Reclaiming Justice: Indigenous Perspectives Shaping Drug Decriminalization | Willow

Afternoon Break

Closing Plenary | The Show Room





Saturday, August 5, 2023

Jimmy Carter & The Continuing Drug War

Jimmy Carter, born October 1, 1924, served as the 39th U.S. President (1977 - 1981).

Carter has since involved himself with philanthropy, most famously the Habitat for Humanity, and as well with something called The Carter Center, a 501(c)(3) charity

A non governmental center, The Carter Center has helped to improve life for people in more than 80 countries by resolving conflicts; advancing democracy and human rights; preventing disease; and improving mental health care.

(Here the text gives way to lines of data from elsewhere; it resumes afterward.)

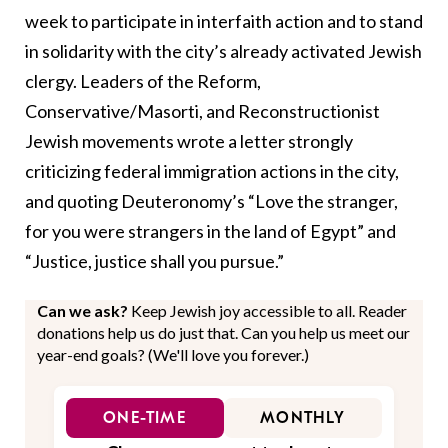
week to participate in interfaith action and to stand
in solidarity with the city’s
already activated Jewish
clergy
. Leaders of the Reform,
Conservative/Masorti, and Reconstructionist
Jewish movements wrote a letter strongly
criticizing federal immigration actions in the city,
and quoting Deuteronomy’s “Love the stranger,
for you were strangers in the land of Egypt” and
“Justice, justice shall you pursue.”
Can we ask?
Keep Jewish joy accessible to all. Reader
donations help us do just that. Can you help us meet our
year-end goals? (We'll love you forever.)
ONE-TIME
MONTHLY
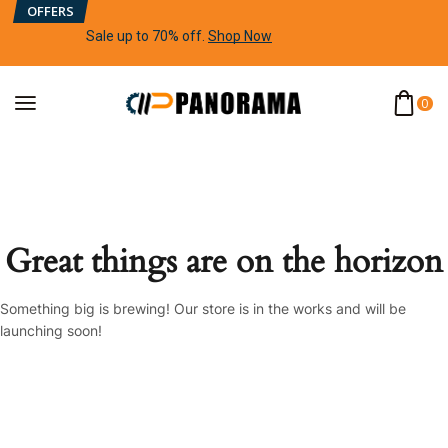
OFFERS
Sale up to 70% off
.
Shop Now
0
Great things are on the horizon
Something big is brewing! Our store is in the works and will be
launching soon!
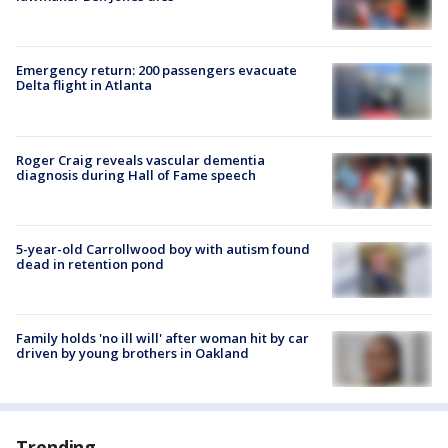
Emergency return: 200 passengers evacuate
Delta flight in Atlanta
Roger Craig reveals vascular dementia
diagnosis during Hall of Fame speech
5-year-old Carrollwood boy with autism found
dead in retention pond
Family holds 'no ill will' after woman hit by car
driven by young brothers in Oakland
Trending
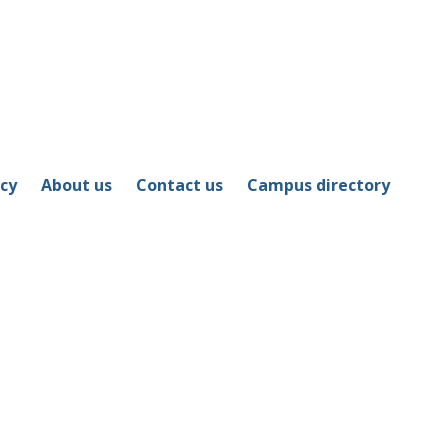
icy
About us
Contact us
Campus directory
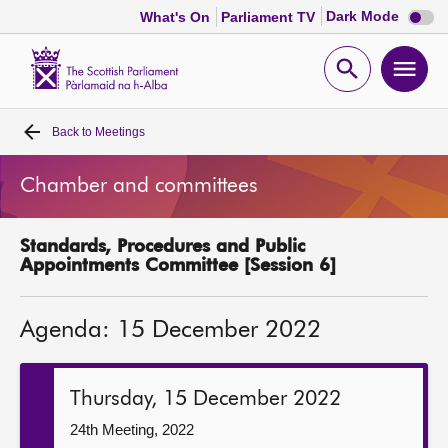
Dark
Dark Mode
What's On
Parliament TV
mode
disabl
Scottish
Parliament
Open
Ope
Website
home
search
men
Back to
Meetings
Home
Chamber and committees
Bills and laws
Standards, Procedures and Public
MSPs
Appointments Committee [Session 6]
Chamber and committees
Agenda: 15 December 2022
Get involved
Thursday, 15 December 2022
Visit
24th Meeting, 2022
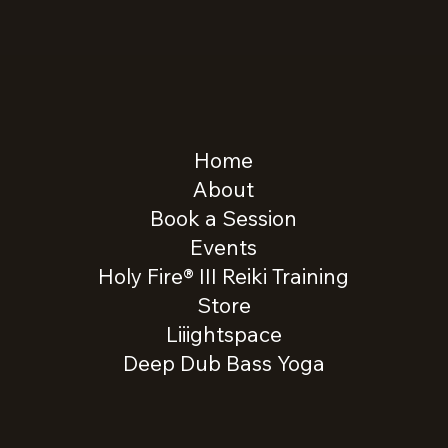
Home
About
Book a Session
Events
Holy Fire® III Reiki Training
Store
Liiightspace
Deep Dub Bass Yoga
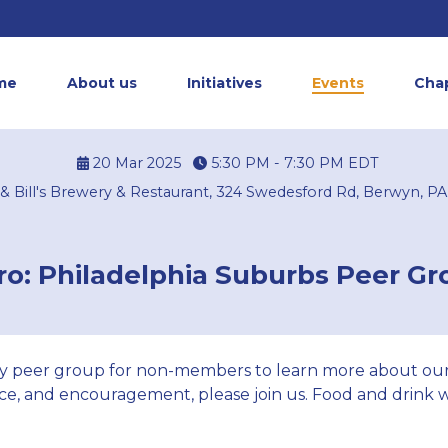
me
About us
Initiatives
Events
Cha
20 Mar 2025
5:30 PM - 7:30 PM
EDT
s & Bill's Brewery & Restaurant, 324 Swedesford Rd, Berwyn, PA
o: Philadelphia Suburbs Peer G
y peer group for non-members to learn more about our
e, and encouragement, please join us. Food and drink wi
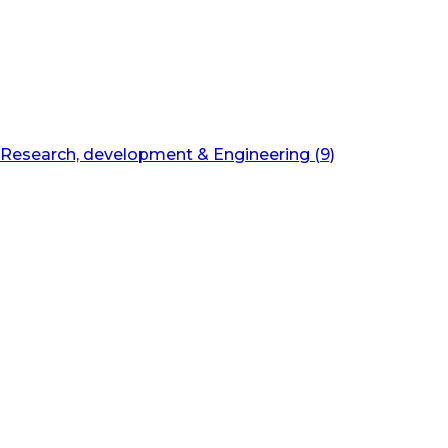
Research, development & Engineering (9)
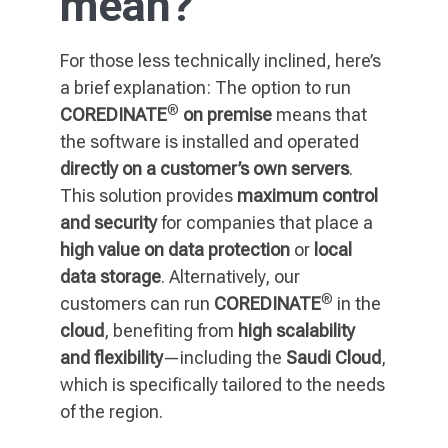
mean?
For those less technically inclined, here’s
a brief explanation: The option to run
®
COREDINATE
on premise
means that
the software is installed and operated
directly on a customer’s own servers
.
This solution provides
maximum control
and security
for companies that place a
high value on data protection
or
local
data storage
. Alternatively, our
®
customers can run
COREDINATE
in the
cloud
, benefiting from
high scalability
and flexibility
—including the
Saudi Cloud
,
which is specifically tailored to the needs
of the region.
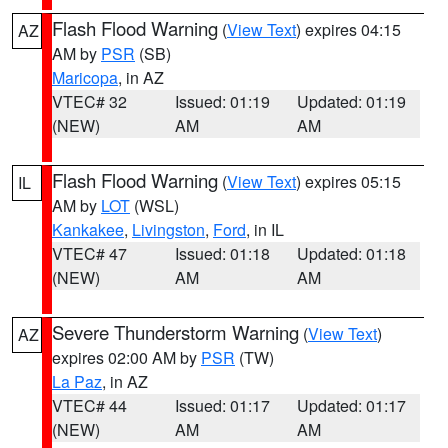
Flash Flood Warning
(
View Text
) expires 04:15
AZ
AM by
PSR
(SB)
Maricopa
, in AZ
VTEC# 32
Issued: 01:19
Updated: 01:19
(NEW)
AM
AM
Flash Flood Warning
(
View Text
) expires 05:15
IL
AM by
LOT
(WSL)
Kankakee
,
Livingston
,
Ford
, in IL
VTEC# 47
Issued: 01:18
Updated: 01:18
(NEW)
AM
AM
Severe Thunderstorm Warning
(
View Text
)
AZ
expires 02:00 AM by
PSR
(TW)
La Paz
, in AZ
VTEC# 44
Issued: 01:17
Updated: 01:17
(NEW)
AM
AM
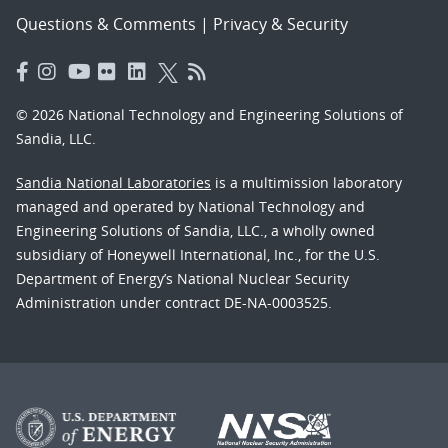
Questions & Comments
|
Privacy & Security
© 2026 National Technology and Engineering Solutions of
Sandia, LLC.
Sandia National Laboratories
is a multimission laboratory
managed and operated by National Technology and
Engineering Solutions of Sandia, LLC., a wholly owned
subsidiary of Honeywell International, Inc., for the U.S.
Department of Energy’s National Nuclear Security
Administration under contract DE-NA-0003525.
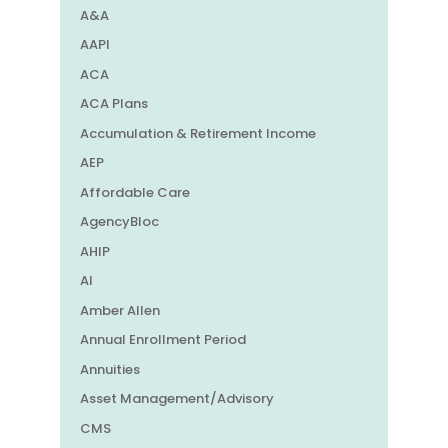
A&A
AAPI
ACA
ACA Plans
Accumulation & Retirement Income
AEP
Affordable Care
AgencyBloc
AHIP
AI
Amber Allen
Annual Enrollment Period
Annuities
Asset Management/Advisory
CMS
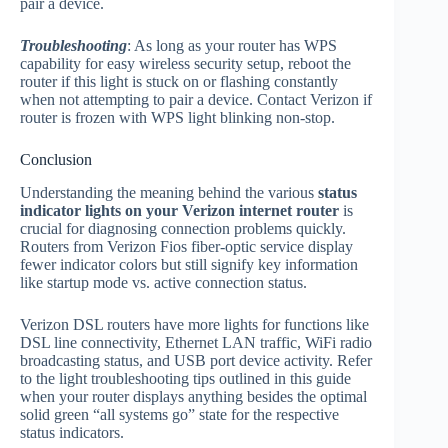
pair a device.
Troubleshooting
: As long as your router has WPS
capability for easy wireless security setup, reboot the
router if this light is stuck on or flashing constantly
when not attempting to pair a device. Contact Verizon if
router is frozen with WPS light blinking non-stop.
Conclusion
Understanding the meaning behind the various
status
indicator lights on your Verizon internet router
is
crucial for diagnosing connection problems quickly.
Routers from Verizon Fios fiber-optic service display
fewer indicator colors but still signify key information
like startup mode vs. active connection status.
Verizon DSL routers have more lights for functions like
DSL line connectivity, Ethernet LAN traffic, WiFi radio
broadcasting status, and USB port device activity. Refer
to the light troubleshooting tips outlined in this guide
when your router displays anything besides the optimal
solid green “all systems go” state for the respective
status indicators.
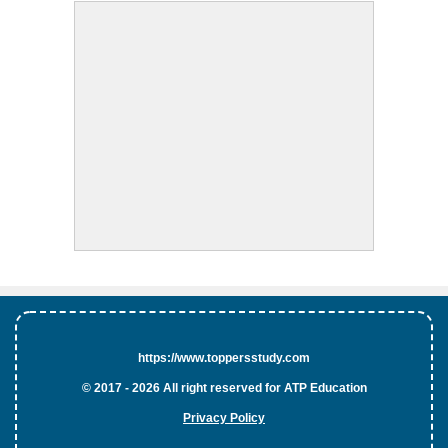
https://www.toppersstudy.com
© 2017 - 2026 All right reserved for ATP Education
Privacy Policy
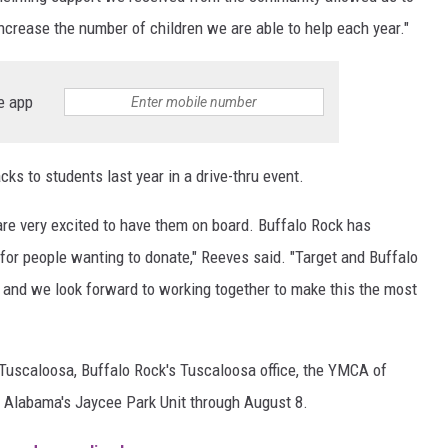
increase the number of children we are able to help each year."
e app
s to students last year in a drive-thru event.
are very excited to have them on board. Buffalo Rock has
 for people wanting to donate," Reeves said. "Target and Buffalo
s and we look forward to working together to make this the most
 Tuscaloosa, Buffalo Rock's Tuscaloosa office, the YMCA of
t Alabama's Jaycee Park Unit through August 8.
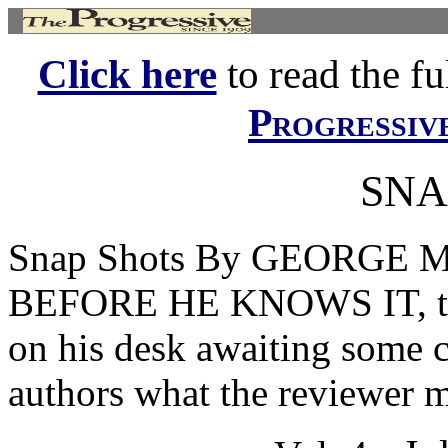
Click here
to read the ful
Progressiv
SNA
Snap Shots By GEORGE
BEFORE HE KNOWS IT, the
on his desk awaiting some 
authors what the reviewer ma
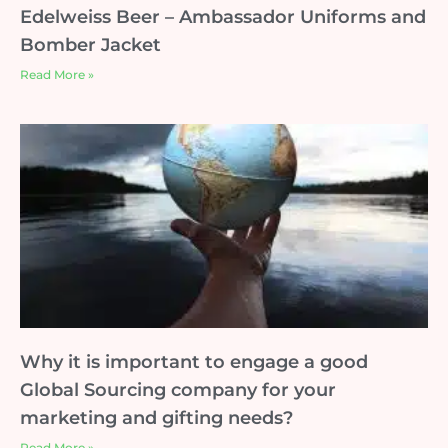
Edelweiss Beer – Ambassador Uniforms and
Bomber Jacket
Read More »
Why it is important to engage a good
Global Sourcing company for your
marketing and gifting needs?
Read More »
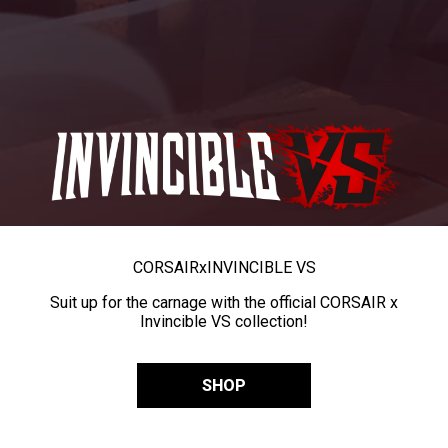
CORSAIR
x
INVINCIBLE VS
Suit up for the carnage with the official CORSAIR x
Invincible VS collection!
SHOP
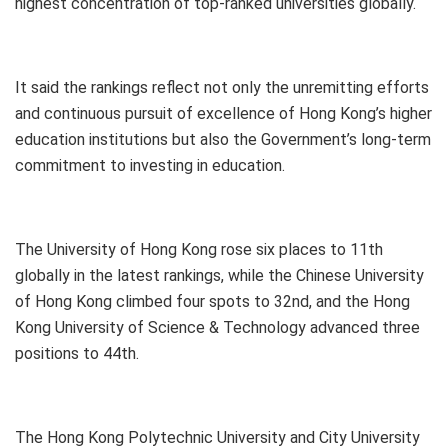
highest concentration of top-ranked universities globally.
It said the rankings reflect not only the unremitting efforts
and continuous pursuit of excellence of Hong Kong’s higher
education institutions but also the Government’s long-term
commitment to investing in education.
The University of Hong Kong rose six places to 11th
globally in the latest rankings, while the Chinese University
of Hong Kong climbed four spots to 32nd, and the Hong
Kong University of Science & Technology advanced three
positions to 44th.
The Hong Kong Polytechnic University and City University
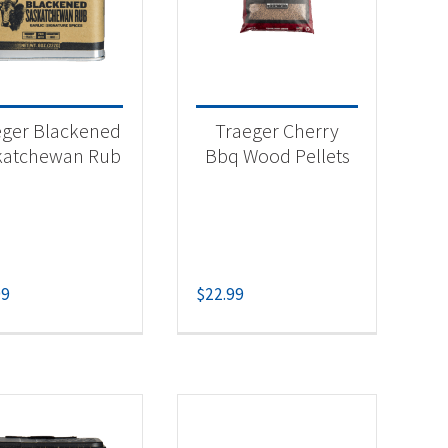
-
eger Blackened
Traeger Cherry
katchewan Rub
Bbq Wood Pellets
-
99
$
22.99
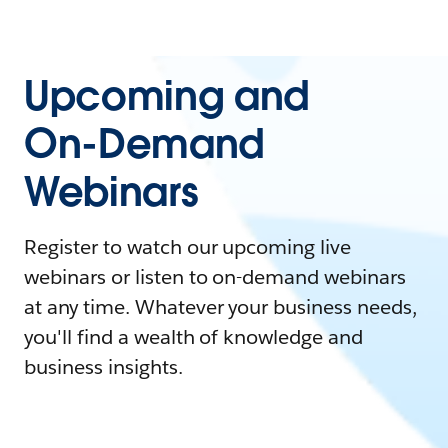
Upcoming and
On-Demand
Webinars
Register to watch our upcoming live
webinars or listen to on-demand webinars
at any time. Whatever your business needs,
you'll find a wealth of knowledge and
business insights.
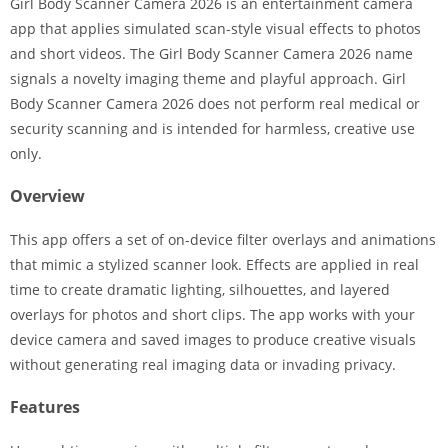
Girl Body Scanner Camera 2026 is an entertainment camera
app that applies simulated scan-style visual effects to photos
and short videos. The Girl Body Scanner Camera 2026 name
signals a novelty imaging theme and playful approach. Girl
Body Scanner Camera 2026 does not perform real medical or
security scanning and is intended for harmless, creative use
only.
Overview
This app offers a set of on-device filter overlays and animations
that mimic a stylized scanner look. Effects are applied in real
time to create dramatic lighting, silhouettes, and layered
overlays for photos and short clips. The app works with your
device camera and saved images to produce creative visuals
without generating real imaging data or invading privacy.
Features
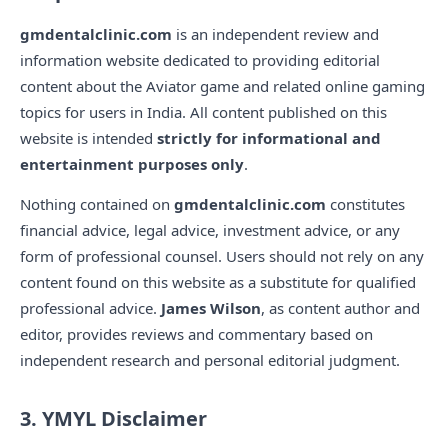
gmdentalclinic.com
is an independent review and
information website dedicated to providing editorial
content about the Aviator game and related online gaming
topics for users in India. All content published on this
website is intended
strictly for informational and
entertainment purposes only
.
Nothing contained on
gmdentalclinic.com
constitutes
financial advice, legal advice, investment advice, or any
form of professional counsel. Users should not rely on any
content found on this website as a substitute for qualified
professional advice.
James Wilson
, as content author and
editor, provides reviews and commentary based on
independent research and personal editorial judgment.
3. YMYL Disclaimer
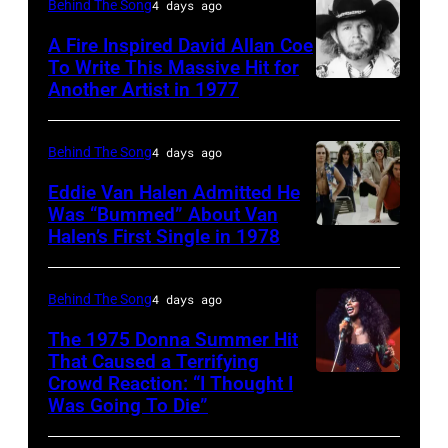
Matchbox
Behind The Song
4 days ago
and
Twenty
A Fire Inspired David Allan Coe
Philip
pose
To Write This Massive Hit for
Bailey
Another Artist in 1977
UNSPECIFIED
for
(born
–
photographs,
in
CIRCA
New
Behind The Song
4 days ago
1951),
1970:
York,
Eddie Van Halen Admitted He
American
Photo
Was “Bummed” About Van
New
Halen’s First Single in 1978
singer,
(MANDATORY
of
York,
musician
CREDIT
David
circa
and
David
Allan
Behind The Song
4 days ago
1997.
songwriter,
Tan/Shinko
Coe
(Photo
The 1975 Donna Summer Hit
during
Music/Getty
That Caused a Terrifying
Photo
by
Crowd Reaction: “I Thought I
American
a
Images)
by
Larry
Was Going To Die”
Disco
concert
Van
Michael
Busacca/WireI
and
at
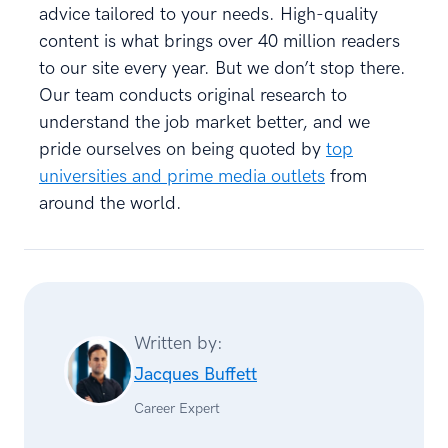
advice tailored to your needs. High-quality
content is what brings over 40 million readers
to our site every year. But we don’t stop there.
Our team conducts original research to
understand the job market better, and we
pride ourselves on being quoted by
top
universities and prime media outlets
from
around the world.
Written by:
Jacques Buffett
Career Expert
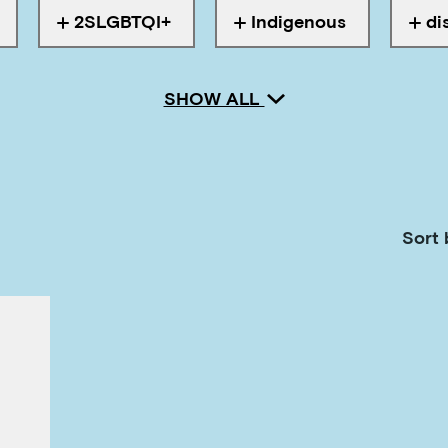
2SLGBTQI+
Indigenous
di
ith
Tagged with
Tagged with
Tagg
SHOW ALL
Sort 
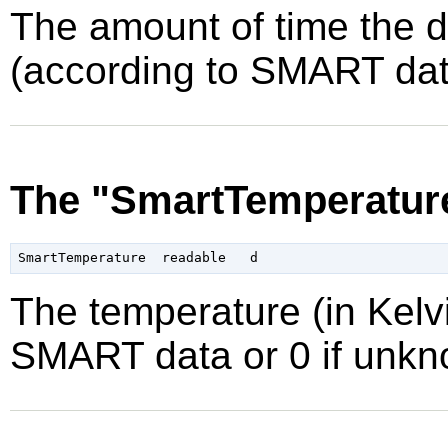
The amount of time the 
(according to SMART data
The "SmartTemperature
The temperature (in Kelvi
SMART data or 0 if unkn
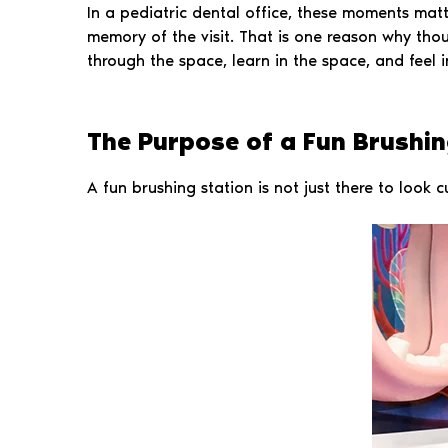
In a pediatric dental office, these moments matte
memory of the visit. That is one reason why tho
through the space, learn in the space, and feel i
The Purpose of a Fun Brushing
A fun brushing station is not just there to look c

With regard to the area of policy reform regarding Coca, The Carter Center, in conjunction with something called the "International Institute for Democracy and Electoral Assistance" came out with a report DRUG POLICIES IN THE ANDEES: Seeking Humane & Effective Alternatives".  Its listed authors are Socorro Ramírez and Coletta Youngers.  It's opening letter is signed by Jimmy Carter and Vidar Helgesen.

According to this report:

Jimmy Carter wrote in the New York Times:

"In a message to Congress in 1977, I said the country should decriminalize the possession of
less than an ounce of marijuana, with a full treatment program for addicts. I also cautioned
against filling our prisons with young people who were no threat to society, and summarized by
saying: “Penalties against possession of a drug should not be more damaging to an individual
than the use of the drug itself.” These ideas were widely accepted at the time. But in the 1980s
President Reagan and Congress began to shift from balanced drug policies, including the
treatment and rehabilitation of addicts, towards futile efforts to control drug imports from foreign
97 countries."

NORML - the National Organization for the Reform of Marijuana Laws - famously claimed, such as in the following 1977 advertisement in Playboy Magazine, that Carter stated  

"Penalties against possession of a drug should not be more damaging to an individual than the use of the drug itself" ...

Nowhere is this more clear than in the laws against possession of marijuana in private for personal use.... The National Commission on Marijuana and Drug Abuse concluded 5 years ago that marijuana should be decriminalized, and I believe it is time to implement those basic recommendations.

"Therefore, I support legislation amending Federal law to eliminate all Federal criminal penalties for the possession of up to 1 ounce of marijuana."

Jimmy Carter

Message to Congress, 8-2-77


From the actual remarks:


Today I am sending Congress a message which expresses my strong criticism about crime, sickness, and death caused by the abuse of drugs -- including barbiturates and alcohol.  The estimated cost of drug abuse in America exceeds $15 billion each year.

I am ordering the attorney general to concentrate on breaking the links between organized crime and drug traffic, to enhance cooperation among all law enforcement agencies and to ensure more certain conviction and quick punishment for those who habitually traffic in drugs. 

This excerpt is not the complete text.